Monday, November 26, 2012

When You Have a Dropped Call

Serving in a church that is led by God's call can be confusing. It's difficult enough to discern whether God is calling you to a particular ministry. But how can you tell when the call has dropped?

You've been on the phone, talking with a friend, and just kept going. And going. Suddenly you realize there's a silence which grows longer. Then you know the call was dropped. You don't know how long you were talking into the silence, with no one on the other end of the line. You feel a little foolish.

It's awkward when ministry is like this. Sometimes you keep working long after the connection with God has been broken. And who knows how long it's been? It may have been habit. You may have become so absorbed on your end of things that you didn't realize the conversation was no longer two-way.

What's the solution? Well, after feeling some moments of embarrassment, and, let's face it, a little anger (we're all human after all) you hang up and wait for another call.

What happens next is really important.

You can wait for God to call you into a new ministry. In the words of the Taizé song, "Wait for the Lord whose day is near. Wait for the Lord. Keep watch. Take heart." Farmers especially understand the importance of the fallow field. It takes the land time to recover before something new can grow. Waiting is prayerful time, listening time, discerning time.

But it's equally important to know when to pick up the line and call out to God. Because, as important as listening is in prayer (waiting, too), God's call is not just a one-way dictation. There is an outgoing signal available.

"Tell me: What to do, What comes next, How long, O Lord, how long?" Scripture is full of people just like us calling out to God asking what to do, where to go, what to say, who to meet.

And sometimes the answer will not be very clear. You may have to work your way into hearing God's call. Try out a new ministry. See if it fits. Does the shovel feel right in your hand? Are you well-suited for the job? Perhaps some schooling is required. Or shaking a few trees. Or finding the right people to help.

A dropped call on the phone can be frustrating. But a dropped call to ministry can set you free. You are now free to listen, to experiment, to explore. It can be a hard thing to explain. But if the dropped call happens in a community that truly understands, then you're likely to experience some measure of grace.

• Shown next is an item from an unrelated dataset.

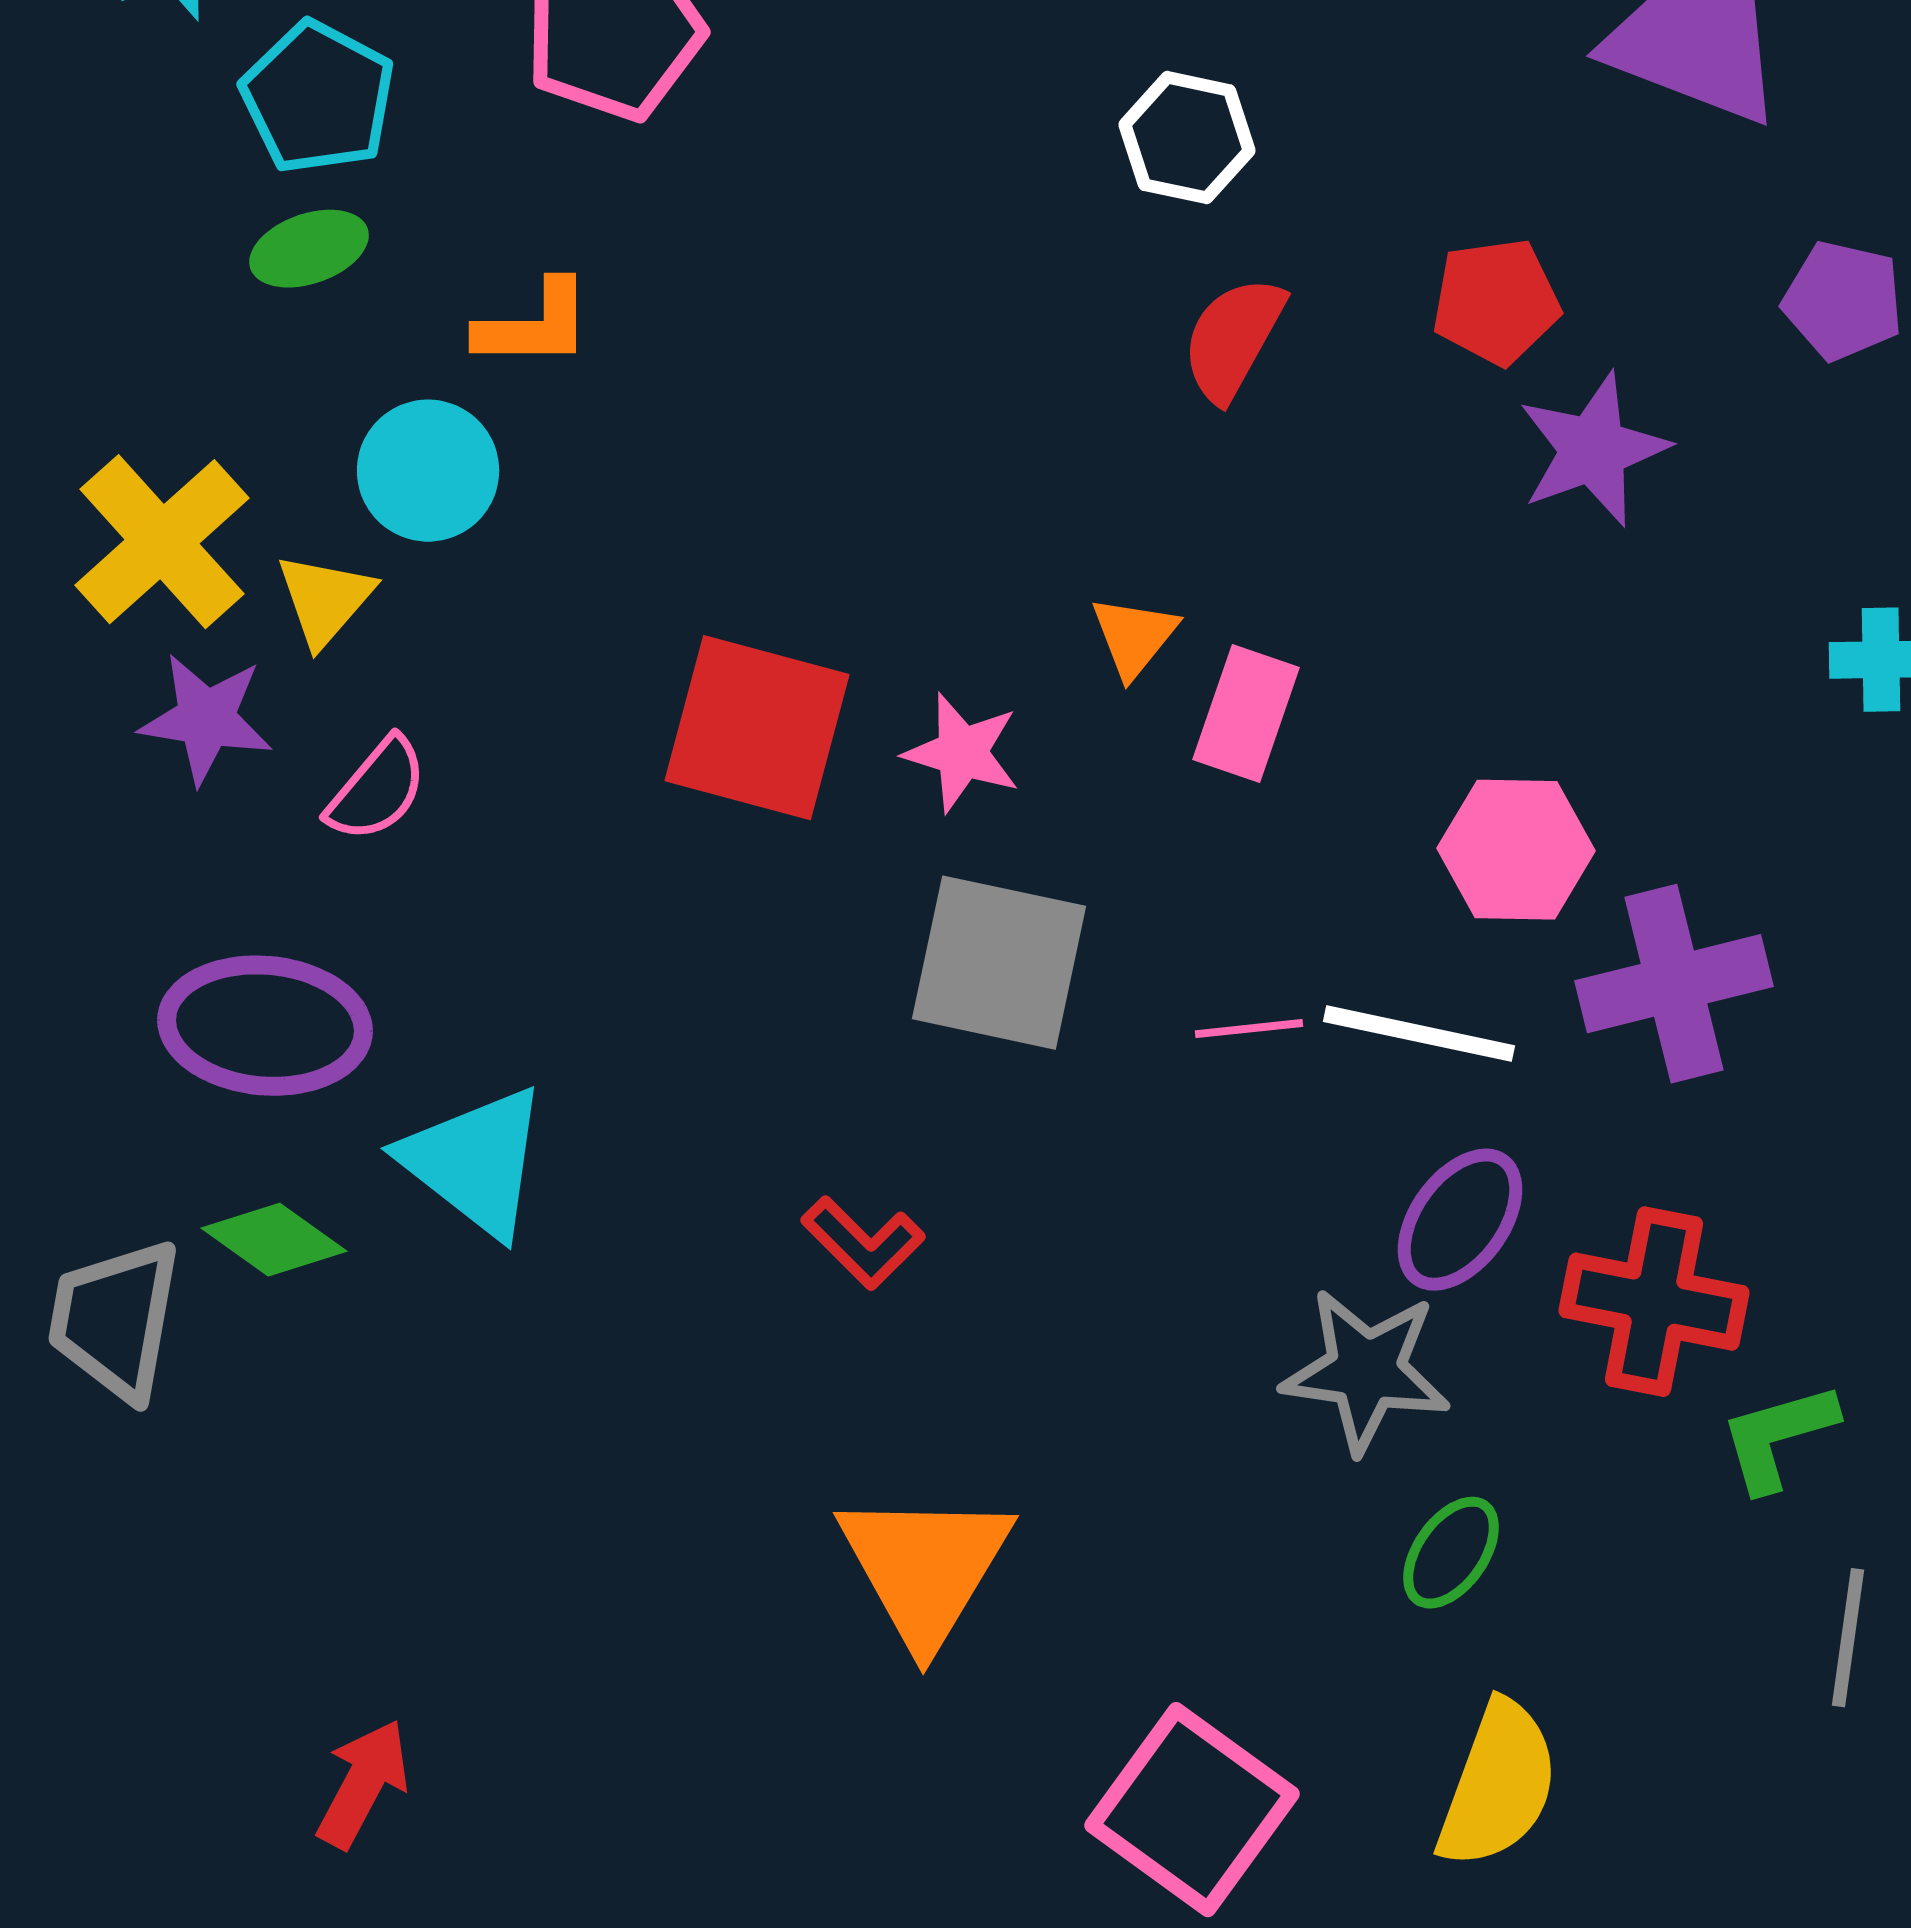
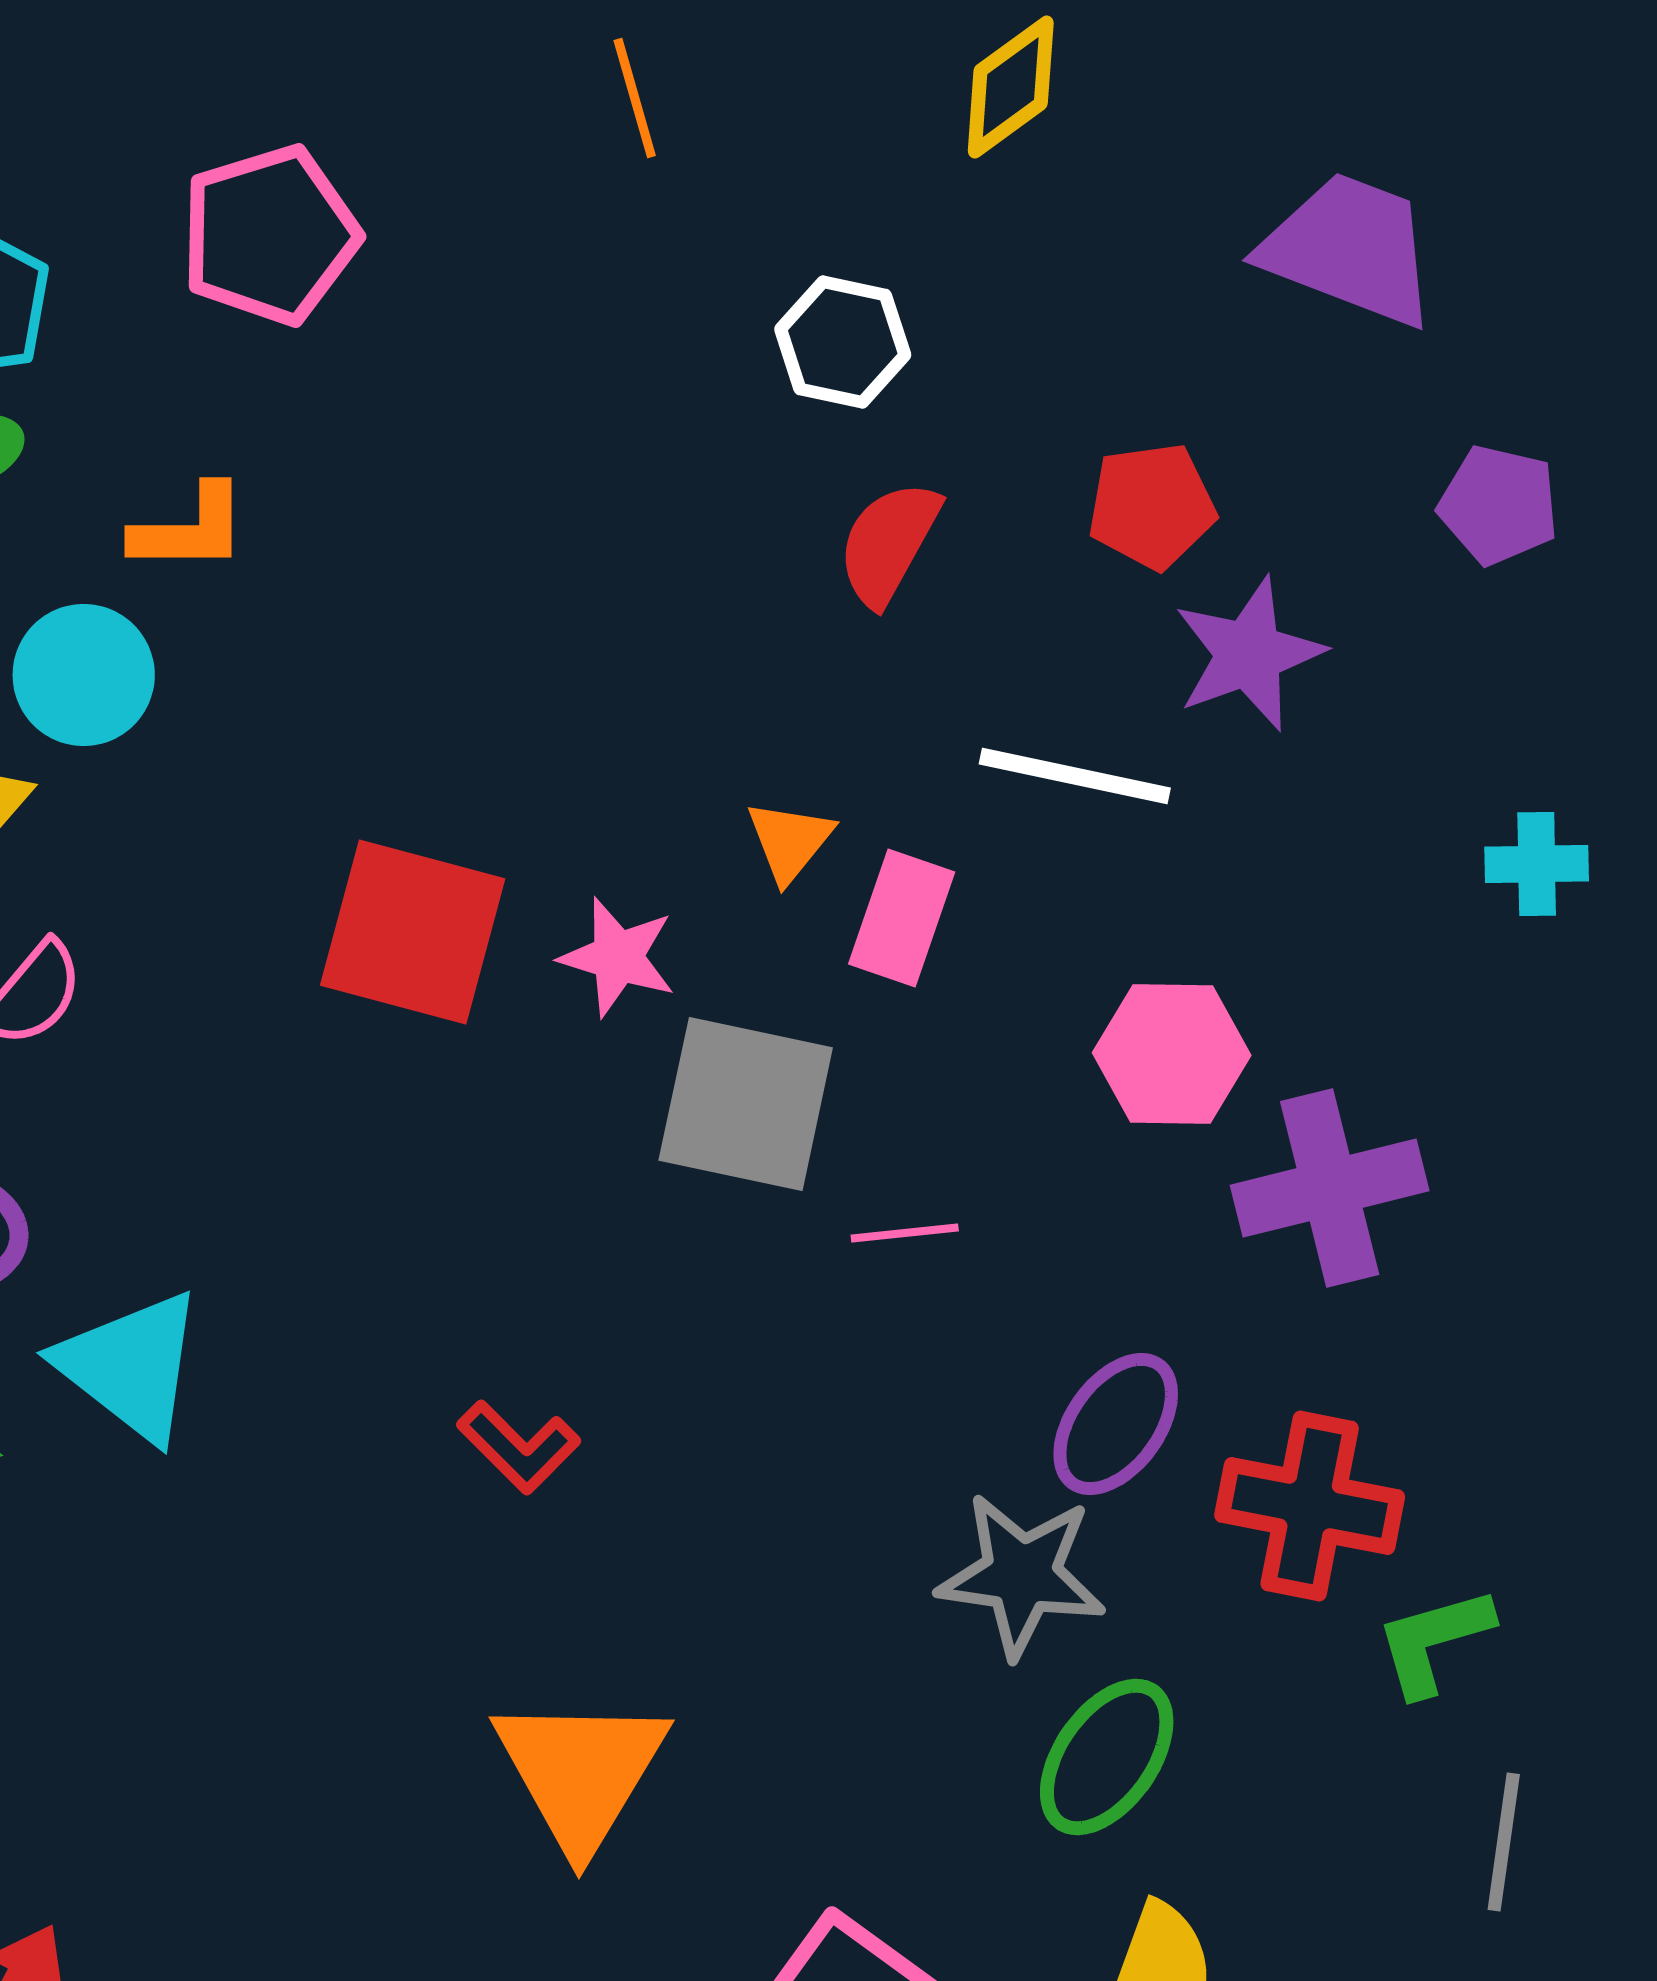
gray square: (999, 963) -> (746, 1104), moved
white line: (1419, 1034) -> (1075, 776), moved
green ellipse: (1451, 1553) -> (1107, 1757), size x1.4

I suppose that's my main prayer for you, if you've experienced a dropped call to ministry: a community well-practiced in creating safe, grace-filled space for reconnecting with God. It's also my prayer for the church: That love and grace abound and we listen for God's call together.

Blessings and peace.

Tuesday, November 6, 2012

Jesus, it's Election Day

I wonder what Jesus would make of us. Our representative democracy, that is.

I'm pretty sure he'd be temple-table furious at the way money is poured out, not only in the campaign but as a weapon mightier than any Roman sword. So seldom is money used to empower the weak. It favors the strong. The last will not be first. The last simply get lost in a sea of cash used to manipulate. "Water, water, everywhere but not a drop to drink."

But what would Jesus think in principle about democracy? After all, he had most likely heard of some of the same participatory ideals. The Antiochenes might have been run out of Jerusalem by the Maccabees, and the Greeks and Maccabees alike might have been conquered by Rome, but something of that old Greek idea of a self-ruled demo-cratic people remained in the air.

I wonder what Jesus might have thought about that. He may have been on the fringes of social and political power (consider stories of the rich young man, perhaps a ruler?, coming to him; tax-man Matthew; associate professor Nicodemus, small business builders the Zebedee boys--these we're exceptions, not the rule). He knew that from the margins, truth can be told: pay attention to the hungry, the poor, the blind, the lame, the lonely. Health care, anyone? Come to me.

"You will always have the poor with you" wasn't an excuse but a tragic reality. I imagine Jesus would be surprised to hear we cite him to withhold health care or food. From the fringes, you can tell what people really need.

Messianic hopes were more often than not political. They were also eschatological, yes, but pertained to how justice might be done. And that meant they were also economic. How ironic that Jesus' future hopes from the margins have become packaged in tax breaks for the wealthy.

I suspect Jesus would go to the polls in NYC where the generators are running and the lines stretch for hours and would see a living parable. The kin-dom of heaven is like a woman who stood for hours on a dark line in the cold waiting to vote because in the end it's not about the money but her voice.

When his disciples asked what he meant, he said, "Can't you see? She believes her voice matters. And it should matter to you because it matters to me, and it matters to me because it matters to the one who sent me. Let those with even one good ear to hear, listen up!"